Recipe: 3 TBL of herbs to 1 quart of boiling water
Directions for infusions:
1)If your tea blend is mostly leaves and flowers, steep them in boiling
water for 10-15 minutes with a cover. For seeds, roots and bark see #6 below.
2) Add 3 TBL of herbs to your tea pot or glass quart jar.
3) Bring water to a boil in your kettle and pour it over the herbs. Cover and let steep.
4) Strain the herbs out and sip 2-3 cups daily or refrigerate the extra for another day.
5) Teas last 3-4 days in the fridge.
6) Directions for decoctions: If your tea is mostly seeds, roots or bark, then add the herbs to a pot of boiling water. Simmer on low for 20 minutes. Strain and sip. This is called a decoction in herbal medicine because seeds, roots and bark have stronger cell walls and need to be simmered in order to release their medicines. Whereas leaves and flowers only need steeping.
7) If you have a blend of nutritive herbs such as nettles & oats, steep the tea overnight or 6-8 hours for the full benefit of rich minerals.
Dosage: varies depending on the person - generally I recommend 2-3 dropperfuls 3-4 x daily. Read your bottle for exact dosage.
Tinctures are strong medicinal extracts and each dose is similar to a cup of tea. They are small bottles so are convenient to take with you while traveling or going about your day. They can be in alcohol, apple cider vinegar or glycerine which preserve the medicines. Each plant prefers a dierent form of extraction process so work with a trusted herbalist to formulate an appropriate tincture for you.
1) Either take the tincture straight by dropping it on the tongue and swallow (do not drop under the tongue). Or you can add the dosage to 1 oz. of water or tea then swig it back.
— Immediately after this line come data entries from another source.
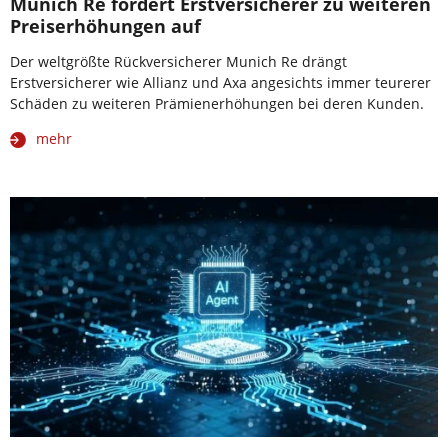
Munich Re fordert Erstversicherer zu weiteren
Preiserhöhungen auf
Der weltgrößte Rückversicherer Munich Re drängt
Erstversicherer wie Allianz und Axa angesichts immer teurerer
Schäden zu weiteren Prämienerhöhungen bei deren Kunden.
mehr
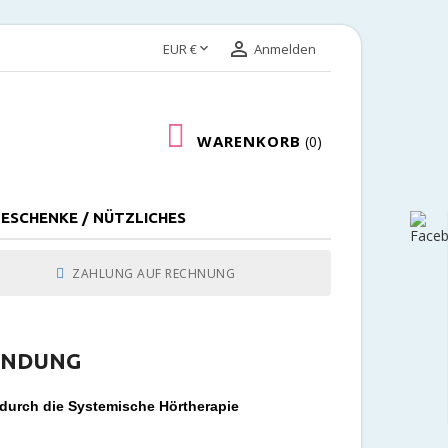


EUR €
Anmelden
WARENKORB
0
ESCHENKE / NÜTZLICHES
ZAHLUNG AUF RECHNUNG
INDUNG
urch die Systemische Hörtherapie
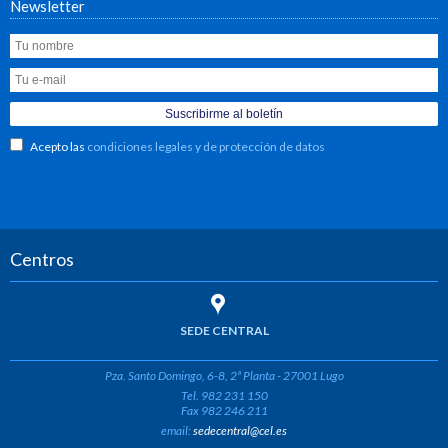
Newsletter
Acepto las
condiciones legales y de protección de datos
Centros
SEDE CENTRAL
Pza. Santo Domingo, 6-8, 2ª Planta - 27001 Lugo
Tel. 982 231 150
Fax 982 246 211
email:
sedecentral@cel.es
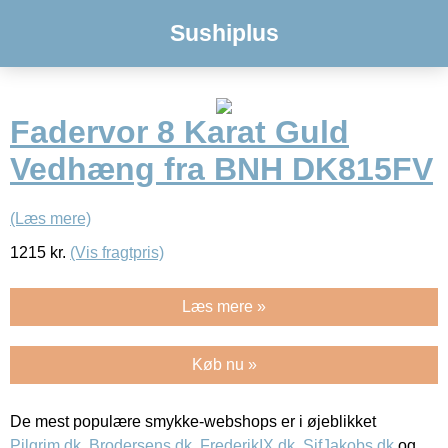
Sushiplus
Fadervor 8 Karat Guld
Vedhæng fra BNH DK815FV
(Læs mere)
1215
kr.
(Vis fragtpris)
Læs mere »
Køb nu »
De mest populære smykke-webshops er i øjeblikket
Pilgrim.dk
,
Brodersens.dk
,
FrederikIX.dk
,
SifJakobs.dk
og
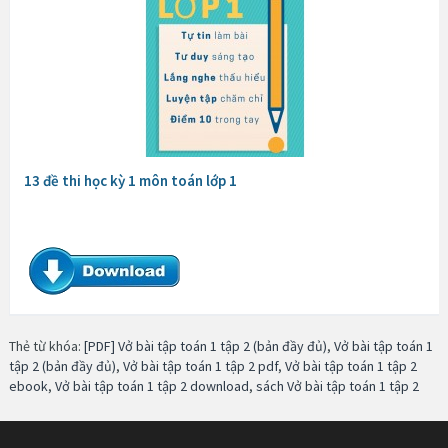
13 đề thi học kỳ 1 môn toán lớp 1
Thẻ từ khóa:
[PDF] Vở bài tập toán 1 tập 2 (bản đầy đủ)
,
Vở bài tập toán 1
tập 2 (bản đầy đủ)
,
Vở bài tập toán 1 tập 2 pdf
,
Vở bài tập toán 1 tập 2
ebook
,
Vở bài tập toán 1 tập 2 download
,
sách Vở bài tập toán 1 tập 2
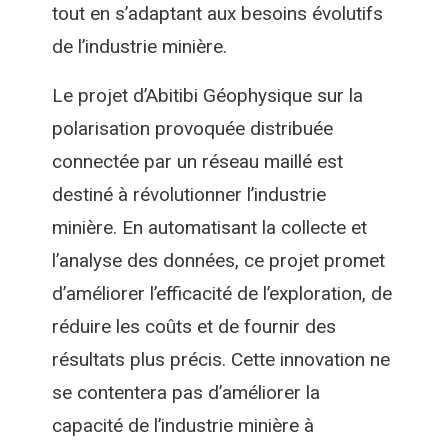
tout en s’adaptant aux besoins évolutifs
de l’industrie minière.
Le projet d’Abitibi Géophysique sur la
polarisation provoquée distribuée
connectée par un réseau maillé est
destiné à révolutionner l’industrie
minière. En automatisant la collecte et
l’analyse des données, ce projet promet
d’améliorer l’efficacité de l’exploration, de
réduire les coûts et de fournir des
résultats plus précis. Cette innovation ne
se contentera pas d’améliorer la
capacité de l’industrie minière à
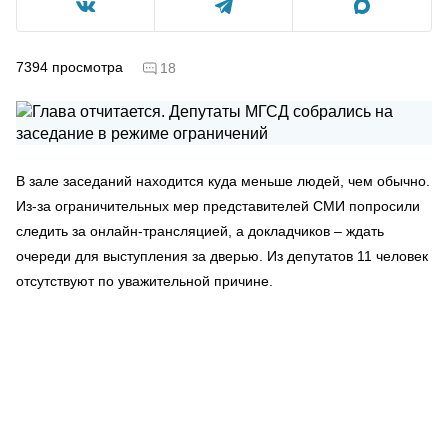
7394
просмотра
18
В зале заседаний находится куда меньше людей, чем обычно.
Из-за ограничительных мер представителей СМИ попросили
следить за онлайн-трансляцией, а докладчиков – ждать
очереди для выступления за дверью. Из депутатов 11 человек
отсутствуют по уважительной причине.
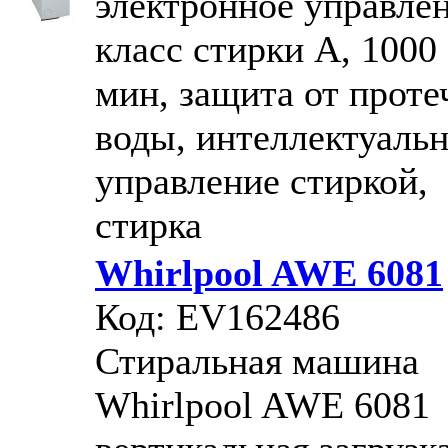
электронное управлен
класс стирки A, 1000 
мин, защита от проте
воды, интеллектуаль
управление стиркой,
стирка
Whirlpool AWE 6081
Код: EV162486
Стиральная машина
Whirlpool AWE 6081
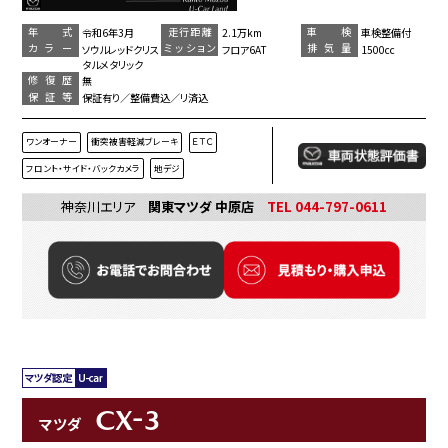
年 式
走行距離
車 検
令和6年3月
2.1万km
車検整備付
カラー
ミッション
排気量
ソウルレッドクリス
フロア6AT
1500cc
タルメタリック
修復歴
無
保証等
保証有り／整備費込／リ済込
ワンオーナー
衝突被害軽減ブレーキ
ＥＴＣ
フロント・サイド・バックカメラ
地デジ
神奈川エリア
関東マツダ 中原店
TEL 044-797-0611
CX-3
マツダ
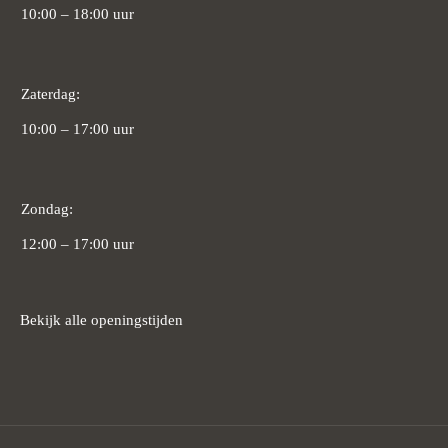
10:00 – 18:00 uur
Zaterdag:
10:00 – 17:00 uur
Zondag:
12:00 – 17:00 uur
Bekijk alle openingstijden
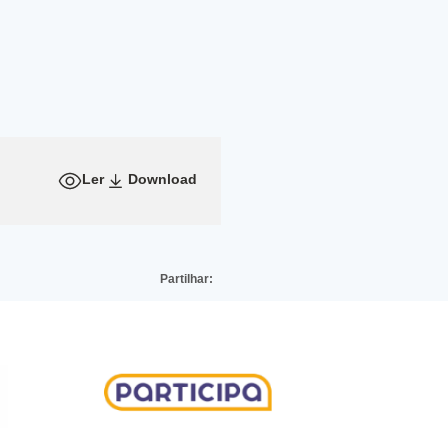
Ler
Download
Partilhar:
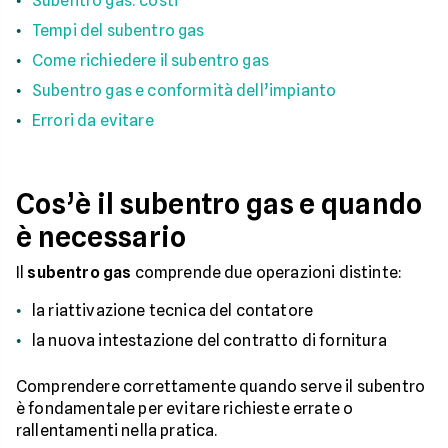
Subentro gas: costi
Tempi del subentro gas
Come richiedere il subentro gas
Subentro gas e conformità dell’impianto
Errori da evitare
Cos’è il subentro gas e quando
è necessario
Il
subentro gas
comprende due operazioni distinte:
la riattivazione tecnica del contatore
la nuova intestazione del contratto di fornitura
Comprendere correttamente quando serve il subentro
è fondamentale per evitare richieste errate o
rallentamenti nella pratica.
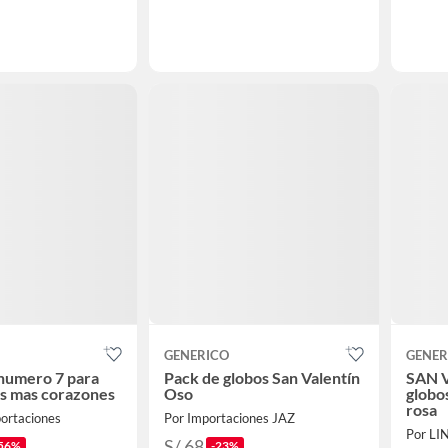
GENERICO
GENER
numero 7 para
Pack de globos San Valentín
SAN V
s mas corazones
Oso
globo
rosa
portaciones
Por Importaciones JAZ
Por L
S/ 68
56%
-23%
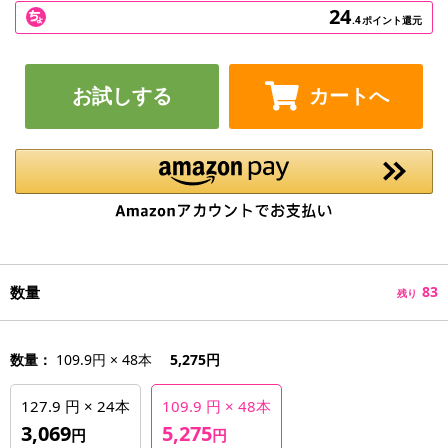
24
.4
ポイント還元
お試しする
カートへ
数量
83
残り
数量：
109.9円 × 48本
5,275円
127.9 円 × 24本
109.9 円 × 48本
3,069
5,275
円
円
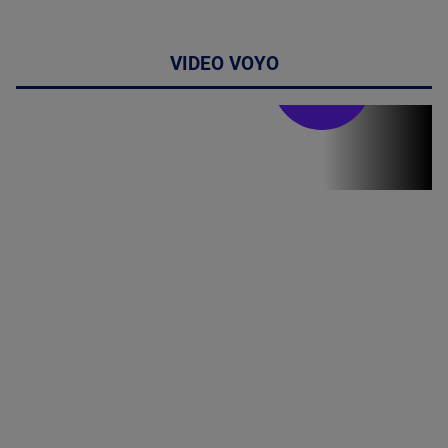
VIDEO VOYO
Stirile PRO TV
Stirile PRO
TV # 17.00 -
07 August
2026
MAI
MULTE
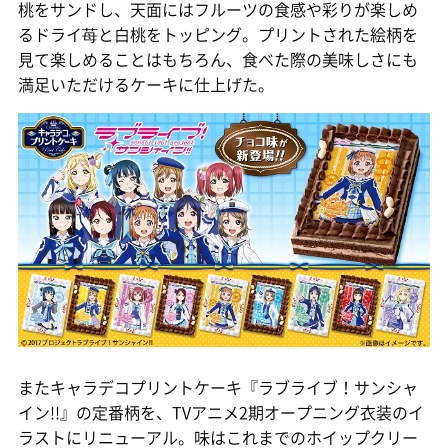
桃をサンドし、天面にはフルーツの食感や彩りが楽しめ
るドライ苺と白桃をトッピング。プリントされた絵柄を
見て楽しめることはもちろん、食べた際の美味しさにも
満足いただけるケーキに仕上げた。
またキャラデコプリントケーキ『ラブライブ！サンシャ
イン!!』の定番柄を、TVアニメ2期オープニング衣装のイ
ラストにリニューアル。味はこれまでのホイップクリー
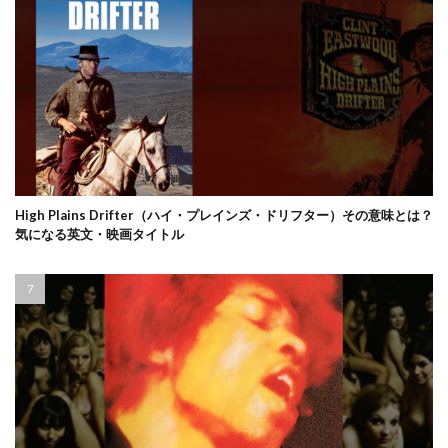
High Plains Drifter（ハイ・プレインズ・ドリフター）その意味とは？
気になる英文・映画タイトル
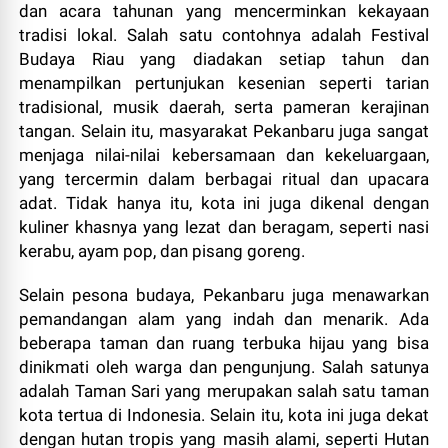
dan acara tahunan yang mencerminkan kekayaan
tradisi lokal. Salah satu contohnya adalah Festival
Budaya Riau yang diadakan setiap tahun dan
menampilkan pertunjukan kesenian seperti tarian
tradisional, musik daerah, serta pameran kerajinan
tangan. Selain itu, masyarakat Pekanbaru juga sangat
menjaga nilai-nilai kebersamaan dan kekeluargaan,
yang tercermin dalam berbagai ritual dan upacara
adat. Tidak hanya itu, kota ini juga dikenal dengan
kuliner khasnya yang lezat dan beragam, seperti nasi
kerabu, ayam pop, dan pisang goreng.
Selain pesona budaya, Pekanbaru juga menawarkan
pemandangan alam yang indah dan menarik. Ada
beberapa taman dan ruang terbuka hijau yang bisa
dinikmati oleh warga dan pengunjung. Salah satunya
adalah Taman Sari yang merupakan salah satu taman
kota tertua di Indonesia. Selain itu, kota ini juga dekat
dengan hutan tropis yang masih alami, seperti Hutan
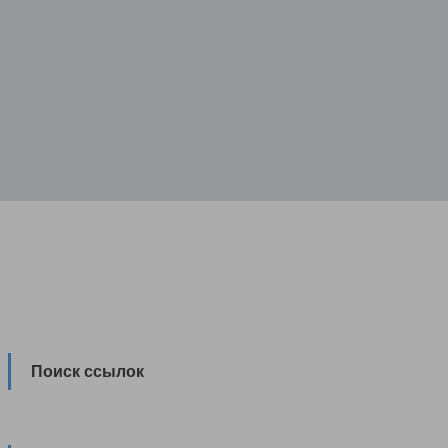
Поиск ссылок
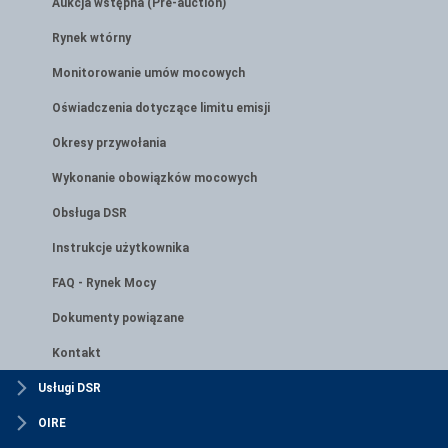
Aukcja wstępna (Pre-auction)
Rynek wtórny
Monitorowanie umów mocowych
Oświadczenia dotyczące limitu emisji
Okresy przywołania
Wykonanie obowiązków mocowych
Obsługa DSR
Instrukcje użytkownika
FAQ - Rynek Mocy
Dokumenty powiązane
Kontakt
Usługi DSR
OIRE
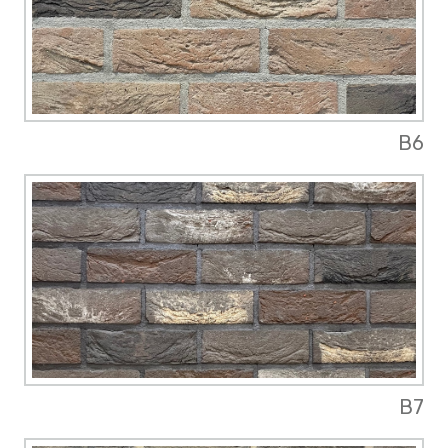
B6
B7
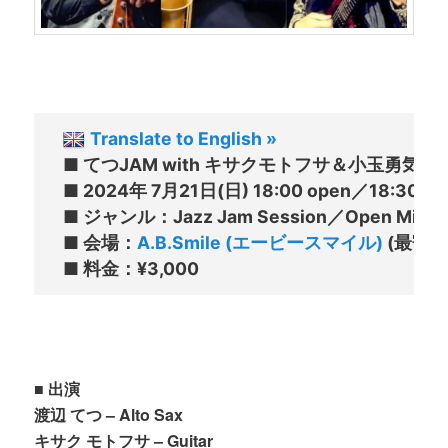
Translate to English »
■ てつJAM with キサクモトフサ＆小玉勇気

■ 2024年 7月21日(日) 18:00 open／18:30 star
■ ジャンル：Jazz Jam Session／Open Mic

■ 会場：
A.B.Smile (エービースマイル)
 (最寄
■ 出演
渡辺 てつ – Alto Sax
キサク モトフサ – Guitar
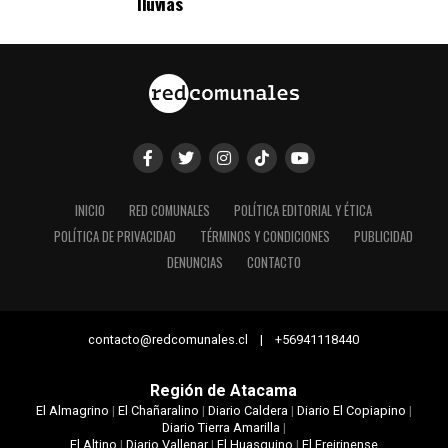
lluvias
INICIO
RED COMUNALES
POLÍTICA EDITORIAL Y ÉTICA
POLÍTICA DE PRIVACIDAD
TÉRMINOS Y CONDICIONES
PUBLICIDAD
DENUNCIAS
CONTACTO
contacto@redcomunales.cl | +56941118440
Región de Atacama
El Almagrino
|
El Chañaralino
|
Diario Caldera
|
Diario El Copiapino
|
Diario Tierra Amarilla
|
El Altino
|
Diario Vallenar
|
El Huasquino
|
El Freirinense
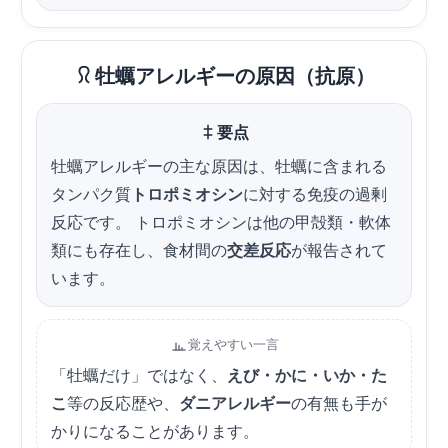
牡蠣アレルギーの原因（抗原）
要点
牡蠣アレルギーの主な原因は、牡蠣に含まれる
タンパク質
トロポミオシン
に対する免疫の過剰
反応です。 トロポミオシンは他の甲殻類・軟体
類にも存在し、食材間の
交差反応
が報告されて
います。
覚えやすい一言
「牡蠣だけ」ではなく、
えび・かに・いか・た
こ
等の反応歴や、
ダニアレルギー
の有無も手が
かりになることがあります。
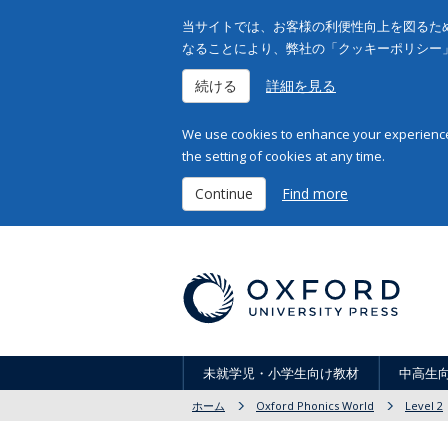
当サイトでは、お客様の利便性向上を図るため
なることにより、弊社の「クッキーポリシー
続ける
詳細を見る
We use cookies to enhance your experience 
the setting of cookies at any time.
Continue
Find more
未就学児・小学生向け教材
中高生
ホーム
Oxford Phonics World
Level 2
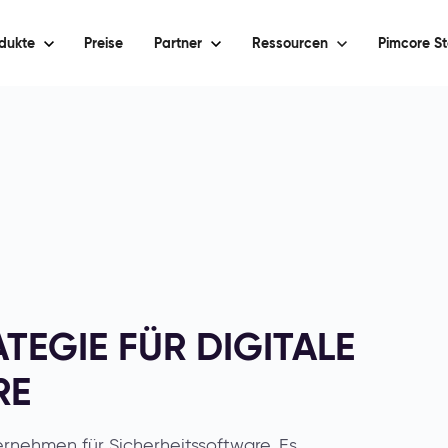
dukte
Preise
Partner
Ressourcen
Pimcore St
TEGIE FÜR DIGITALE
RE
ernehmen für Sicherheitssoftware. Es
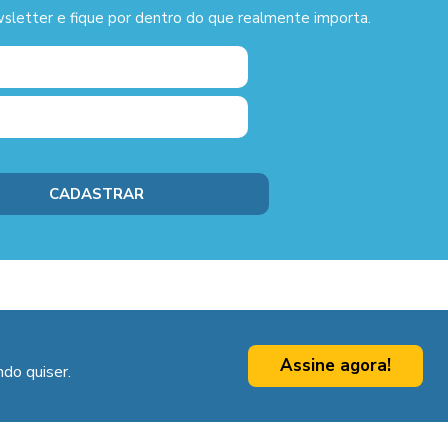
sletter e fique por dentro do que realmente importa.
Assine agora!
do quiser.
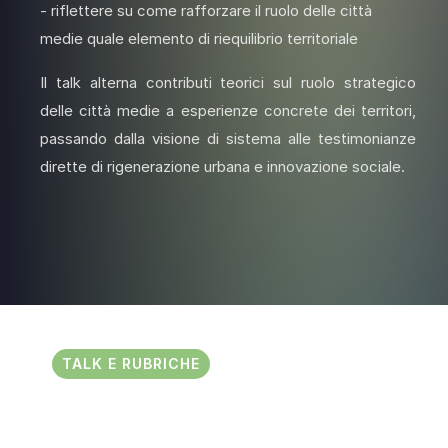
- riflettere su come rafforzare il ruolo delle città
medie quale elemento di riequilibrio territoriale
Il talk alterna contributi teorici sul ruolo strategico
delle città medie a esperienze concrete dei territori,
passando dalla visione di sistema alle testimonianze
dirette di rigenerazione urbana e innovazione sociale.
TALK E RUBRICHE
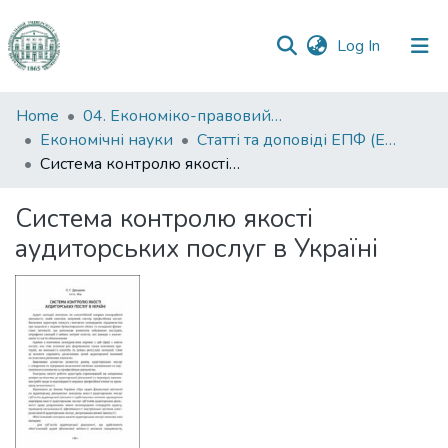
(current)
Log In
Communities
Home
04. Економіко-правовий факультет
&
Економічні науки
Статті та доповіді ЕПФ (Економічні науки)
Collections
Система контролю якості аудиторських послуг в Україні
All of DSpace
Система контролю якості
аудиторських послуг в Україні
Statistics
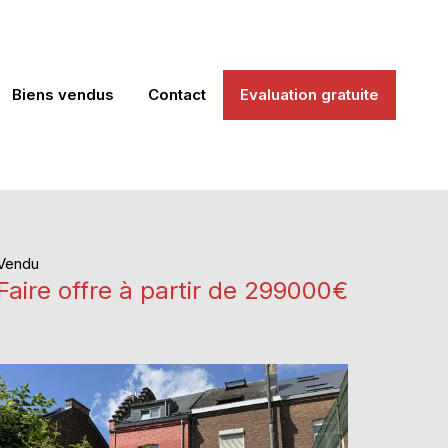
Biens vendus
Contact
Evaluation gratuite
Vendu
Faire offre à partir de 299000€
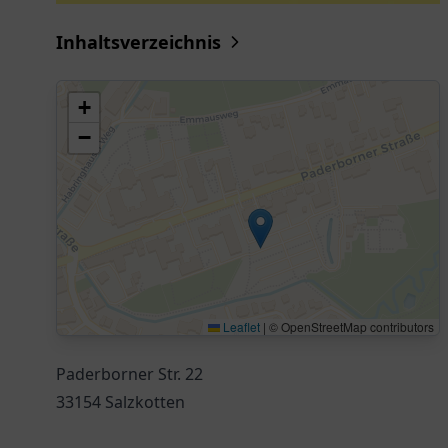
Inhaltsverzeichnis
+
−
Leaflet
|
© OpenStreetMap contributors
Paderborner Str. 22
33154 Salzkotten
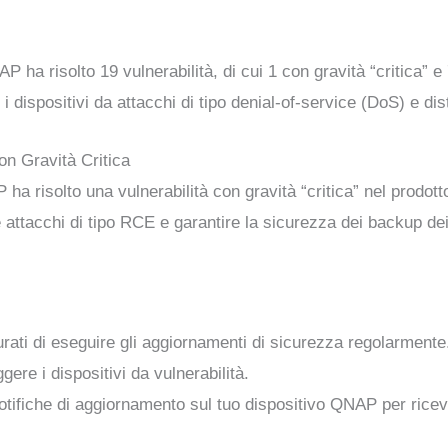
 ha risolto 19 vulnerabilità, di cui 1 con gravità “critica” e 7
i dispositivi da attacchi di tipo denial-of-service (DoS) e di
on Gravità Critica
AP ha risolto una vulnerabilità con gravità “critica” nel pro
attacchi di tipo RCE e garantire la sicurezza dei backup dei
urati di eseguire gli aggiornamenti di sicurezza regolarmente
ere i dispositivi da vulnerabilità.
 notifiche di aggiornamento sul tuo dispositivo QNAP per rice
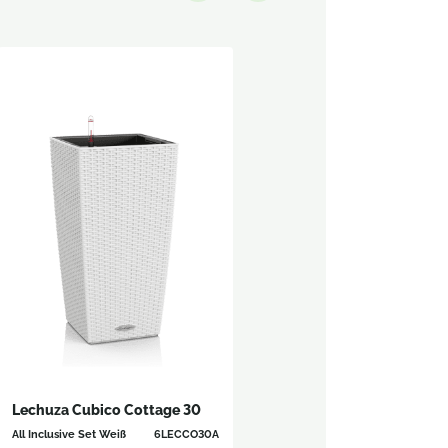
Lechuza Cubico Cottage 30
All Inclusive Set Weiß
6LECCO30A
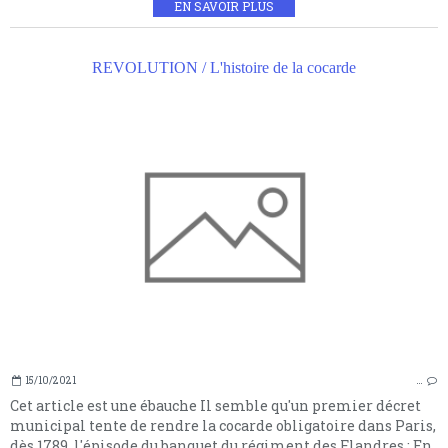
EN SAVOIR PLUS
REVOLUTION / L'histoire de la cocarde
15/10/2021
…
Cet article est une ébauche Il semble qu'un premier décret
municipal tente de rendre la cocarde obligatoire dans Paris,
dès 1789. l'épisode du banquet du régiment des Flandres : En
2) If the alcohol is too strong for you, then add the tincture dose to a cup of hot tea without a lid and let some of the alcohol evaporate out of the liquid. Then drink the tea.
3) Non-acohol tinctures are also an option, we make three varieties: glycerine, apple cider vinegar or alcohol based. Select which kind works for you at checkout.
I hope this is helpful whether you are a newbie or a long time herbalist. Consistency is key with any lifestyle adjustment. Keep your herbs in a place where you see them often and remember to take them. Even as a long time herbalist, I forget to take my herbs quite often!
Feel free to print this out or refer to this PDF:
DISCLAIMER: If anything dose not feel right then stop taking the herbs and contact your herbalist. This handout is not intended to diagnose, treat, prevent, or cure diseases.